Friday, Oct. 25, 2002, 8:47 a.m.: you gotta never let it go...
Yesterday afternoon I started getting that feeling again. Like I was a hamster running on a hamster wheel, just over and over and over. Why do I feel like I'm not doing enough? I don't fucking know. I spend @ least 80% of my time on acting...thinking, researching, doing. I just feel like it's not enough. It could be b/c I'm not working on anything big enough to really feel like I'm doing or accomplishing. My best friend is always giving me these analogies...telling me that soon that wheel is going to bust and I'll be off. She makes me feel so much better when I'm lost in that hurricane. I'd like to know, though, if there's anything else I could be doing.
The audition I had yesterday night went well...and I use that term loosely. Everyone always has good stuff to say a/b my work, but the fact that I haven't gotten much kinda makes me not want to listen to that shit. This director saw me and said right away that I was exactly how he had pictured the role. Then when I read for him he said I got the character down perfect and when I gave my interpretation of her he said it was exactly right. So, yea that's all good stuff and shit, but DO I GET THE PART or what?! You know.

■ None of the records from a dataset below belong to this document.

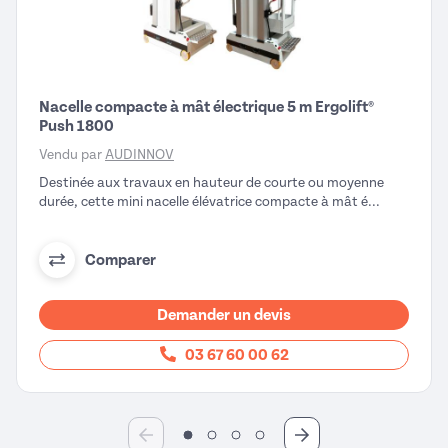
Nacelle compacte à mât électrique 5 m Ergolift®
Push 1800
Vendu par
AUDINNOV
Destinée aux travaux en hauteur de courte ou moyenne
durée, cette mini nacelle élévatrice compacte à mât é...
Comparer
Demander un devis
03 67 60 00 62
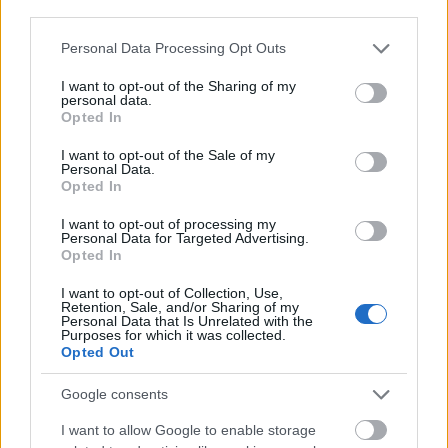
third parties.
EFX szólistájaként Szakcsi tizenegy korongon
szerepelt szerzőként, illetve előadóként, a
Please note that this website/app uses one or more Google
Personal Data Processing Opt Outs
nyolcvanas évek derekán ezeknek
services and may gather and store information including but
köszönhetően köthetett szerződést az
not limited to your visit or usage behaviour. You may click to
I want to opt-out of the Sharing of my
personal data.
amerikai GRP kiadóval.
grant or deny consent to Google and its third-party tags to
Opted In
use your data for below specified purposes in below Google
consent section.
A hazai jazztörténetben - előbb a Rákfogó,
I want to opt-out of the Sale of my
Personal Data.
majd a Saturnus együttessel - Szakcsinak
Opted In
elévülhetetlen szerepe volt a fúziós jazz
térnyerésében. A hetvenes évek kezdetétől
I want to opt-out of processing my
Personal Data for Targeted Advertising.
tizenkét éven át tanított a Bartók Béla
Opted In
Zeneművészeti Szakközépiskola jazz-
zongora szakán. A cigány folklór gyűjtésével
I want to opt-out of Collection, Use,
Retention, Sale, and/or Sharing of my
és színpadi művekké formálásával is
Personal Data that Is Unrelated with the
Purposes for which it was collected.
foglalkozik.
Opted Out
Az utóbbi tíz évben Ligeti György, Eötvös
Google consents
Péter és Pierre Boulez szerzeményeinek
behatóbb megismerése foglalkoztatja. Liszt-
I want to allow Google to enable storage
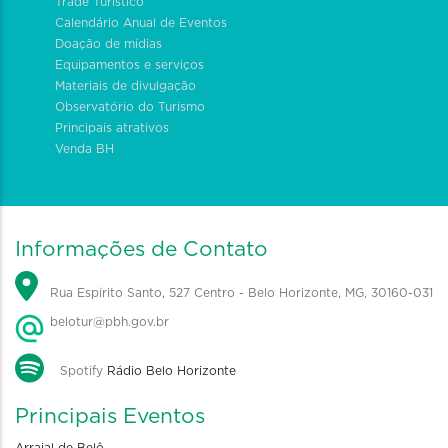
Trade Turístico
Calendário Anual de Eventos
Doação de mídias
Equipamentos e serviços
Materiais de divulgação
Observatório do Turismo
Principais atrativos
Venda BH
Informações de Contato
Rua Espírito Santo, 527 Centro - Belo Horizonte, MG, 30160-031
belotur@pbh.gov.br
Spotify
Rádio Belo Horizonte
Principais Eventos
Arraial de Belô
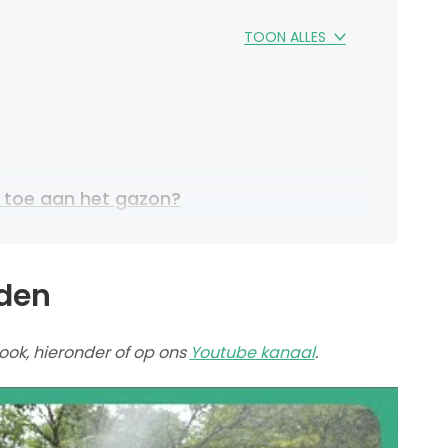
TOON ALLES
 toe aan het gazon?
aag hebt in jouw gazon
oorkomen?
jden
t best?
lten met aaltjes
k ook, hieronder of op ons
Youtube kanaal
.
ellen na emelten bestrijden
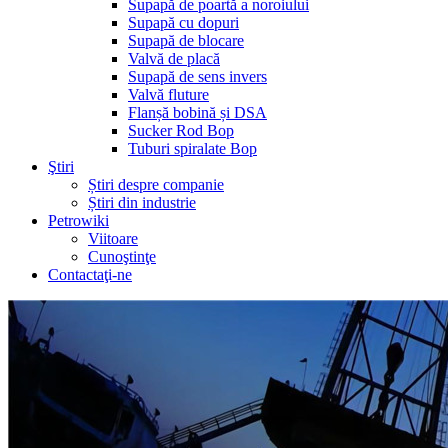
Supapă de poartă a noroiului
Supapă cu dopuri
Supapă de blocare
Valvă de placă
Supapă de sens invers
Valvă fluture
Flanșă bobină și DSA
Sucker Rod Bop
Tuburi spiralate Bop
Ştiri
Știri despre companie
Știri din industrie
Petrowiki
Viitoare
Cunoştinţe
Contactaţi-ne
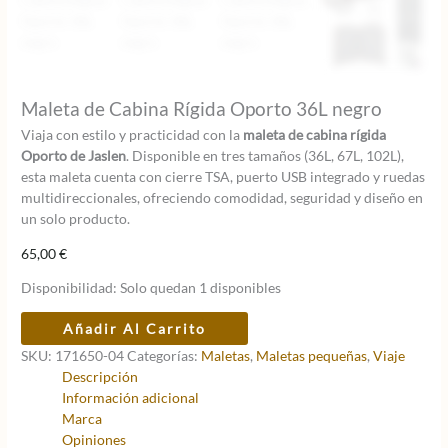
Maleta de Cabina Rígida Oporto 36L negro
Viaja con estilo y practicidad con la
maleta de cabina rígida
Oporto de Jaslen
. Disponible en tres tamaños (36L, 67L, 102L),
esta maleta cuenta con cierre TSA, puerto USB integrado y ruedas
multidireccionales, ofreciendo comodidad, seguridad y diseño en
un solo producto.
65,00
€
Disponibilidad:
Solo quedan 1 disponibles
Maleta
Añadir Al Carrito
de
SKU:
171650-04
Categorías:
Maletas
,
Maletas pequeñas
,
Viaje
Cabina
Descripción
Rígida
Información adicional
Oporto
Marca
36L
Opiniones
negro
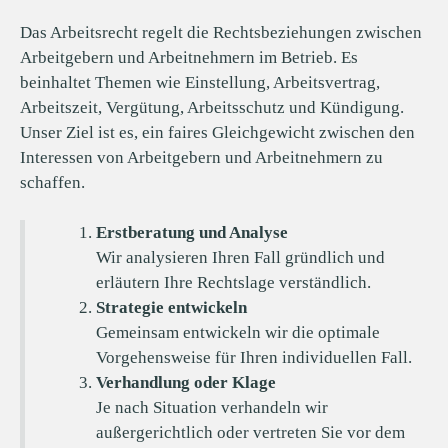
Das Arbeitsrecht regelt die Rechtsbeziehungen zwischen
Arbeitgebern und Arbeitnehmern im Betrieb. Es
beinhaltet Themen wie Einstellung, Arbeitsvertrag,
Arbeitszeit, Vergütung, Arbeitsschutz und Kündigung.
Unser Ziel ist es, ein faires Gleichgewicht zwischen den
Interessen von Arbeitgebern und Arbeitnehmern zu
schaffen.
Erstberatung und Analyse
Wir analysieren Ihren Fall gründlich und
erläutern Ihre Rechtslage verständlich.
Strategie entwickeln
Gemeinsam entwickeln wir die optimale
Vorgehensweise für Ihren individuellen Fall.
Verhandlung oder Klage
Je nach Situation verhandeln wir
außergerichtlich oder vertreten Sie vor dem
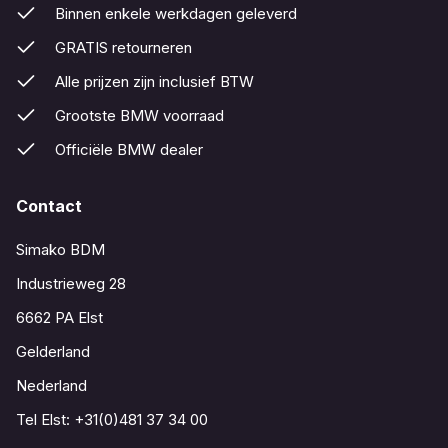
Binnen enkele werkdagen geleverd
GRATIS retourneren
Alle prijzen zijn inclusief BTW
Grootste BMW voorraad
Officiële BMW dealer
Contact
Simako BDM
Industrieweg 28
6662 PA Elst
Gelderland
Nederland
Tel Elst:
+31(0)481 37 34 00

I also went to the dreaded mall yesterday night and bought two outfits. Awesome skirts and some more long sleeved sweater type shirts for this damn fucking winter weather that's heading our way. I'm so pissed a/b that. I really LOVE the sun. All my funky flashy shit is perfect for fall and winter though. For some reason in the summer I look much more natural, unless I'm going out. My finger hurts this morning. I think I may have slept of it wrong. It hurts to bend and I can't type with it. I hope it's not arthritis. So guess what song I woke up to again this morning?? 'LOOSE YOURSELF' baby!!!!!!!